三人の秘密
「マコはいちいち煩いな~。お前は私の親か。」

親にも同じようの事を言われた気がする。

言葉足らずなのは、私が元来の面倒くさがり屋であるからだ。

それに満がいるからだと思う。

満は言葉足らずな私を全て理解してくれている。

私が1言えば10理解できるのが満の特徴だった。

だからさっきだって私の代わりにマコに説明してくれていた。

私だってきっと、満がいなくてどうしても人とコミュニケーションが必要な状況に追い込まれれば、ちゃんと話せるんだ。

でも、満がいてくれるから必要ないだけ。

ミミズのように必要でないものは身体から無くなっていった結果なのだ。

やれば出来る、なんて言うが要するには必要がなければしないのである。

やろうと思わないし、しようともともしないから、喋ろうとする能力も、肝心な言葉もそぎ落とされていったんだ。

私は自分で自分をこんな風に解釈した。

だから、自ら話さなければならない状況なんか作りたくない。

それに満から離れたくない。

幼なじみで私のことを分かってくれている満から離れるなってもってのほかだった。

その結果私は満を巻き添えにしながら、毎年彼氏いない歴=実年齢というのを更新しているのだ。

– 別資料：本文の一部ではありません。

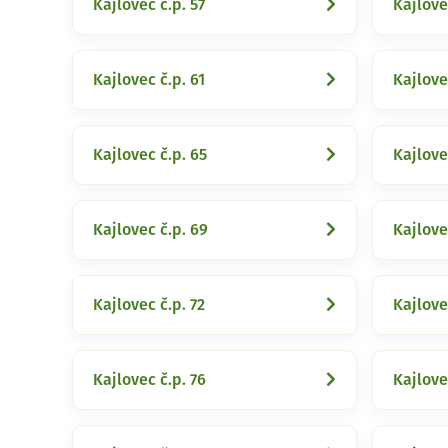
Kajlovec č.p. 57
Kajlove
Kajlovec č.p. 61
Kajlove
Kajlovec č.p. 65
Kajlove
Kajlovec č.p. 69
Kajlove
Kajlovec č.p. 72
Kajlove
Kajlovec č.p. 76
Kajlove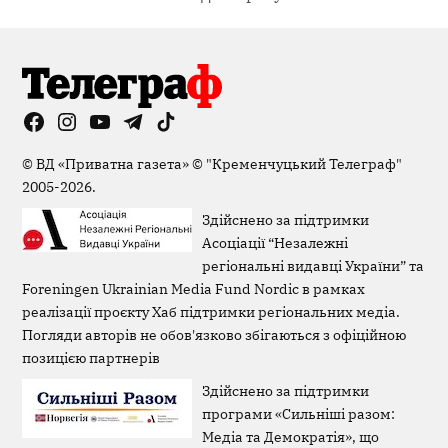
Facebook
Instagram
YouTube
Telegram
TikTok
Viber
Page
©
ВД «Приватна газета»
©
"Кременчуцький Телеграф"
2005-2026.
Здійснено за підтримки
Асоціації “Незалежні
регіональні видавці України” та
Foreningen Ukrainian Media Fund Nordic в рамках
реалізації проєкту Хаб підтримки регіональних медіа.
Погляди авторів не обов'язково збігаються з офіційною
позицією партнерів
Здійснено за підтримки
програми «Сильніші разом:
Медіа та Демократія», що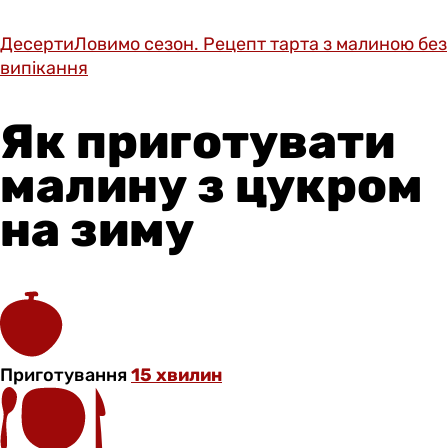
Десерти
Ловимо сезон. Рецепт тарта з малиною без
випікання
Як приготувати
малину з цукром
на зиму
Приготування
15 хвилин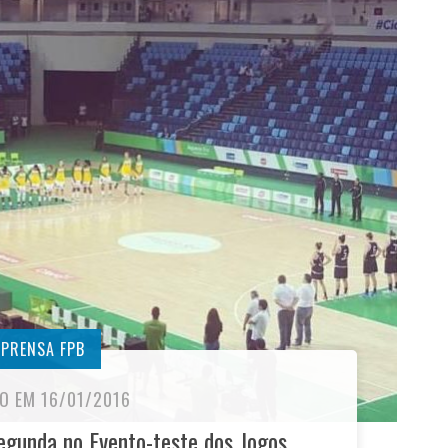
MPRENSA FPB
O EM 16/01/2016
segunda no Evento-teste dos Jogos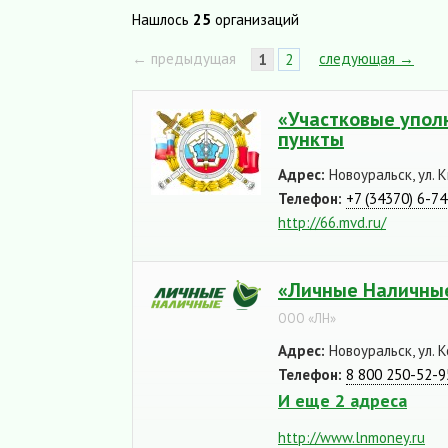
Нашлось
25
организаций
← предыдущая
следующая →
1
2
«Участковые упол
пункты
Адрес:
Новоуральск, ул. К
Телефон:
+7 (34370) 6-7
http://66.mvd.ru/
«Личные Наличные
ООО «ЛН»
Адрес:
Новоуральск, ул. 
Телефон:
8 800 250-52-9
И еще 2 адреса
http://www.lnmoney.ru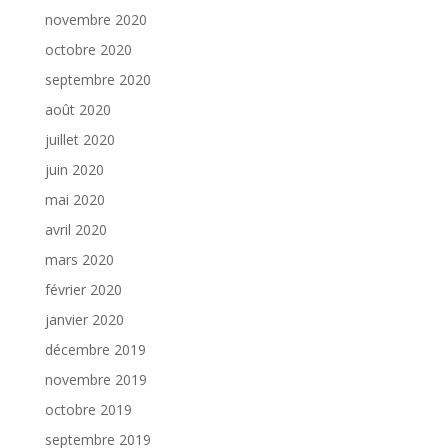
novembre 2020
octobre 2020
septembre 2020
août 2020
juillet 2020
juin 2020
mai 2020
avril 2020
mars 2020
février 2020
janvier 2020
décembre 2019
novembre 2019
octobre 2019
septembre 2019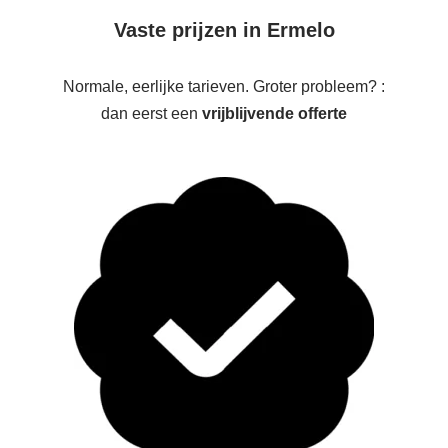
Vaste prijzen in Ermelo
Normale, eerlijke tarieven. Groter probleem? :
dan eerst een
vrijblijvende offerte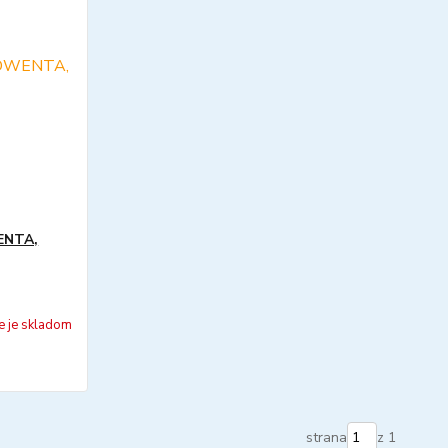
WENTA,
e je skladom
strana
z 1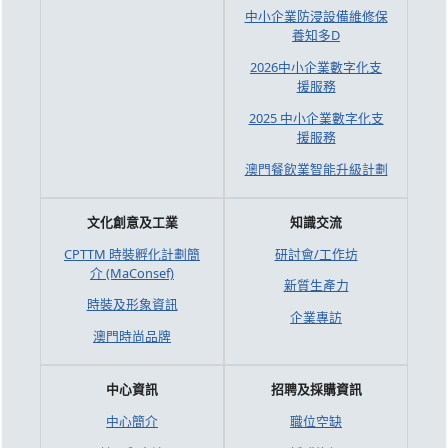
中小企業防浸設備維修保
養知多D
2026中小企業數字化支
援服務
2025 中小企業數字化支
援服務
澳門餐飲業智能升級計劃
文化創意及工業
知識交流
CPTTM 時裝孵化計劃簡
研討會/工作坊
介 (MaConsef)
新質生產力
時裝及形象資訊
企業專訪
澳門時尚品牌
中心資訊
招聘及採購資訊
中心簡介
職位空缺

私もいい加減彼氏の一人くらい作らなきゃまずいかなーなんて思ったりもするが、やっぱり満から離れがたく、いちいち彼氏を作るのも面倒だということからグダグダと彼氏を作っていないのだ。

マコはそんな私を見て、満と付き合えばいいじゃんといってきたが、十六年も一緒で兄弟のような満にそんな感情など湧くはずもなく曖昧な幼なじみという関係なままなのであった。